Thursday, 26 August 2021 HOUSE OF ASSEMBLY Page 6703/6704
The Hon. G.G. BROCK (Frome) (15:57): Today, I would like to speak about another project that Aaron Ward from the John Pirie Secondary School is getting his students to undertake on people who have had connections to Port Pirie and who have had significant exposure to worldwide events.
I must admit that the words that I will be reading are those that were used by the students involved.
This project was compiled by Jack Soutar, a student of John Pirie Secondary School. Melbourne Cricket Ground, Saturday, September 1998: against all odds, Adelaide Crows captain Mark Bickley holds the AFL premiership cup aloft for the second successive year. The Crows had finished the minor round fifth that year and were promptly belted by Melbourne in the first qualifying round of the finals. Road trips to Perth, Sydney and then Melbourne awaited them, and history also. History also conspired against them. No side had won the flag from outside the top four in VFL or AFL history since the introduction of the modern format.
The Kangaroos were convincing minor premiers. They had won their previous 11 matches and were led by the seemingly unstoppable Wayne Carey, the code’s first million dollar man. Very few gave the Crows a chance that day; however, a 40-point fourth quarter blitz saw them comfortable winners and the state of South Australia and Port Pirie erupted in celebrations. One small pocket of
this vast state had more reason to celebrate than most. Mark Bickley was born in Port Pirie, a Solomontown Football Club premiership player. He was the youngest ever recipient of the Madigan Medal, awarded to the best player in the local Spencer Gulf Football League and that association.

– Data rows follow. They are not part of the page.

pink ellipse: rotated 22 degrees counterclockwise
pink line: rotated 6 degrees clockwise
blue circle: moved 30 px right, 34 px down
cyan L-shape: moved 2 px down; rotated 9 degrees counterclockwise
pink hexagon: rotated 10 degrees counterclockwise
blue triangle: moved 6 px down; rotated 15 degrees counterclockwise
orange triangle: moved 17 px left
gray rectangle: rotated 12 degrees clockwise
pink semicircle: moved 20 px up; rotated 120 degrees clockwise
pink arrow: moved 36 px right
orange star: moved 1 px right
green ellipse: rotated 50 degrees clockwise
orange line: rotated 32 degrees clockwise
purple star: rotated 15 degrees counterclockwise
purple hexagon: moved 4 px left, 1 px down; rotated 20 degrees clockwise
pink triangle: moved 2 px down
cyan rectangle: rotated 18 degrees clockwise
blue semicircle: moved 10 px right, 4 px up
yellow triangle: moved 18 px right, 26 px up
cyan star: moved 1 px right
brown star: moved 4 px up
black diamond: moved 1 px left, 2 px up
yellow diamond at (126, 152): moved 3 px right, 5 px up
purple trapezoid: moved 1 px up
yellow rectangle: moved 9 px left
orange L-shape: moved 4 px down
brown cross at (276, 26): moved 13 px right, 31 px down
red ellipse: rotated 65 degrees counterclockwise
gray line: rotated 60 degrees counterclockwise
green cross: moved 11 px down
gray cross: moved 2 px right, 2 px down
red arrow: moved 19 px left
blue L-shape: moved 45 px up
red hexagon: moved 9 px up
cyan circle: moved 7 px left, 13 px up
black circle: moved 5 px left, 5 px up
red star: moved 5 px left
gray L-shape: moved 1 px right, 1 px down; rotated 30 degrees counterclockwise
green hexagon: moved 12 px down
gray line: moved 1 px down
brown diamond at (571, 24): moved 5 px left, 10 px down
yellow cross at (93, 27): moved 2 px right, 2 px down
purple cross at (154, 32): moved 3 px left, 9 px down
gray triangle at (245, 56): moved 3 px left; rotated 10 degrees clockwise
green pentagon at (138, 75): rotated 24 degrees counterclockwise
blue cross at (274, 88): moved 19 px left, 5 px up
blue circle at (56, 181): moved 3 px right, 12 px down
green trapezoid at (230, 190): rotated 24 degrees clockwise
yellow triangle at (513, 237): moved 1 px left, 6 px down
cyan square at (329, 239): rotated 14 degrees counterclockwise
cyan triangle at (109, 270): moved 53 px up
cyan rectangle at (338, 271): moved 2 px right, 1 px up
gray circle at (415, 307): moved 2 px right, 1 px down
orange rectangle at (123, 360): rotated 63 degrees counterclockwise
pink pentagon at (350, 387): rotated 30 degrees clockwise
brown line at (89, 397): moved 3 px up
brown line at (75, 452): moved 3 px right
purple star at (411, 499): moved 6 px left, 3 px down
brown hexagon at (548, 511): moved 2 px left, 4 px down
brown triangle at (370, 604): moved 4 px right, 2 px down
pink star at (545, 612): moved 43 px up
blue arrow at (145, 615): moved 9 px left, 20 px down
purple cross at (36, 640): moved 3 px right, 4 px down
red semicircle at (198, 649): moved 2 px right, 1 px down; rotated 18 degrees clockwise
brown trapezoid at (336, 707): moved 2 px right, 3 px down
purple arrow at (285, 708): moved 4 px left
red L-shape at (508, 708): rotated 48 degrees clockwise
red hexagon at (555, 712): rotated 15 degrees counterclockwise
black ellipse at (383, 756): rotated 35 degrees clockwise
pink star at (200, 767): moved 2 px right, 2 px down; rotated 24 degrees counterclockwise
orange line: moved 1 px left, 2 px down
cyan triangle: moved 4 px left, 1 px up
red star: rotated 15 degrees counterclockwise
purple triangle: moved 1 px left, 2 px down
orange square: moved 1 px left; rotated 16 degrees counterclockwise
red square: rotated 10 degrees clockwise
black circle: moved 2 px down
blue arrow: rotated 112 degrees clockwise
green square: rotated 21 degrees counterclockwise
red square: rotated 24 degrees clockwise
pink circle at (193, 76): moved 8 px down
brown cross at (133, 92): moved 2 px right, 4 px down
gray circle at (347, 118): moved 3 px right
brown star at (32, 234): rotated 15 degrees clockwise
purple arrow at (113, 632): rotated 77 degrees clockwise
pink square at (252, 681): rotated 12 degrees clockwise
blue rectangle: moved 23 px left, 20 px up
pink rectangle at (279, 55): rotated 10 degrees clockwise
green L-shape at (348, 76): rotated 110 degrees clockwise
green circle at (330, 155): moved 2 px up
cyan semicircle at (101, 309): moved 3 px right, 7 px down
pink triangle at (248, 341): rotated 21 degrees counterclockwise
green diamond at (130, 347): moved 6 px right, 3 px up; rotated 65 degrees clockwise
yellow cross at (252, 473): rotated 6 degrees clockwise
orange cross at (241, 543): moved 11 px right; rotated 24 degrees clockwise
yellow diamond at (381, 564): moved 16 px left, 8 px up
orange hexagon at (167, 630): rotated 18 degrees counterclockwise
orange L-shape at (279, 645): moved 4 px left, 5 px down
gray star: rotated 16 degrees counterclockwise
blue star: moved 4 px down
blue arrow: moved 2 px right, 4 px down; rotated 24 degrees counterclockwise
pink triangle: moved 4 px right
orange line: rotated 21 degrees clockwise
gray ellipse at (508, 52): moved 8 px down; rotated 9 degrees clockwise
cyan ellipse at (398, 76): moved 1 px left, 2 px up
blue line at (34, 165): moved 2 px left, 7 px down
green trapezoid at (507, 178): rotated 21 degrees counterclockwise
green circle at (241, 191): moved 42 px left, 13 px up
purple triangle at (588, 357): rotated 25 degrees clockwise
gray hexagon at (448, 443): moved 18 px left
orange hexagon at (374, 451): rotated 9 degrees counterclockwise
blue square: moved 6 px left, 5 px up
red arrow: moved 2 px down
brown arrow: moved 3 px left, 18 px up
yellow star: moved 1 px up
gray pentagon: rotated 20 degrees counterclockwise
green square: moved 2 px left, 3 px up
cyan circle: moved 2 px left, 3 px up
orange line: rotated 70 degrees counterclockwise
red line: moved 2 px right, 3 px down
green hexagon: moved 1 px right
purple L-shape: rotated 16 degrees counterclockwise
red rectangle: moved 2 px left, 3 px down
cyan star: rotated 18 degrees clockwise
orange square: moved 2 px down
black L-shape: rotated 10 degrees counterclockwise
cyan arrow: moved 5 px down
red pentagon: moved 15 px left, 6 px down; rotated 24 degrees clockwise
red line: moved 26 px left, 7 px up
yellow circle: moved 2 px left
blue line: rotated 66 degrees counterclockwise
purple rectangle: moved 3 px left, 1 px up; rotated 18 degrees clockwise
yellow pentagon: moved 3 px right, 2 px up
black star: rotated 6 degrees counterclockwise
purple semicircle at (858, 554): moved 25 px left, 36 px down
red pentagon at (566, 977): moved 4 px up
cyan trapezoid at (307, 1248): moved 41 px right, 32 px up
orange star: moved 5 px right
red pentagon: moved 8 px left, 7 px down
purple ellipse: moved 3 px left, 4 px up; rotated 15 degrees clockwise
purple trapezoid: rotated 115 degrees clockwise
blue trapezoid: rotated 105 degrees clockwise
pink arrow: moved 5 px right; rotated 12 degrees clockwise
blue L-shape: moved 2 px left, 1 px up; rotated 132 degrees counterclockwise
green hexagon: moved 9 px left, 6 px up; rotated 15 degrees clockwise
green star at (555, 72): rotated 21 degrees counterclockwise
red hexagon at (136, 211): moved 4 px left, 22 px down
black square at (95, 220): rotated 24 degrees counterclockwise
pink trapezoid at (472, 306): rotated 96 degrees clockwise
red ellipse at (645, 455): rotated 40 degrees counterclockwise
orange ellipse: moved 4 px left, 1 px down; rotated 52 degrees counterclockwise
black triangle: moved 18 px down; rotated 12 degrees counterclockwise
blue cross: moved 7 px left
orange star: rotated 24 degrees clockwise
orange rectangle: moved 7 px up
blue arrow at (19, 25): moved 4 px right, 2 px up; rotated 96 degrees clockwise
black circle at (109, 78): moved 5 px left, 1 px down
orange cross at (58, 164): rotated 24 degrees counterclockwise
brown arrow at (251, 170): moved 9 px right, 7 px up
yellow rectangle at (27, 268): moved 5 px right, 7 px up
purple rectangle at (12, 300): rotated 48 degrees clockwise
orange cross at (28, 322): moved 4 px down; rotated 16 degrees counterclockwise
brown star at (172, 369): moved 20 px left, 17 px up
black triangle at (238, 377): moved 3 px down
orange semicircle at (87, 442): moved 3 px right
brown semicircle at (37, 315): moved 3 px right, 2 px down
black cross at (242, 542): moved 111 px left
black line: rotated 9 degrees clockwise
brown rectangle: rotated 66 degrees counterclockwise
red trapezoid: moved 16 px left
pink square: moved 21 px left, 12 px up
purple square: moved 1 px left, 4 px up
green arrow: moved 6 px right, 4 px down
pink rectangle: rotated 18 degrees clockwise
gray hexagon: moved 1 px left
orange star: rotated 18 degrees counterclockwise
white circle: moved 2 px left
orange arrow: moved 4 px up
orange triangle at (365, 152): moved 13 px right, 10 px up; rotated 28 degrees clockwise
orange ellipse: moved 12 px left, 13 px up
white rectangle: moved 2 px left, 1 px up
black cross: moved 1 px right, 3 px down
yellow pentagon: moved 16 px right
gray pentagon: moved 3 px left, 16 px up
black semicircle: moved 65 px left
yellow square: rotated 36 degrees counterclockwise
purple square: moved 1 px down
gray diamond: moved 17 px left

He was best known for his hard work, team orientation and a no-nonsense leadership style,as opposed to having sheer natural talent. These were qualities that sat well with Port Pirie’s hardworking populace. On that magical day in September, Bickley joined an exclusive club. Since 1897, just 18 men have captained back-to-back AFL or VFL premiership sides and his name now sits among great names such as Coventry, Daniher, Tuck, Voss, Hodge and others.
Remarkably, while Bickley is certainly Port Pirie’s most well-known sporting export, he may not be the most successful. To provide him with any real competition, however, one needs to go back to 1893, the year Port Pirie boy Clarence ‘Nip’ Pellew was born. During the summer of 1920-21, Nip was famous for two things: his distinguished World War I service record and his membership of an Australian cricket team preparing to host England in the first Ashes series following the Great War.
Nip was no batsman and had a deplorable bowling record, yet was regarded as South Australia’s greatest cricketer purely for his athleticism in the field. His second great love was Australian Rules football. He would later play for North Adelaide. He delighted crowds by attacking lofted strokes of opposing cricketers, like a fullback leaving his man to effect the spoil downfield. He hunted shots driven along the turf as if his life depended on it.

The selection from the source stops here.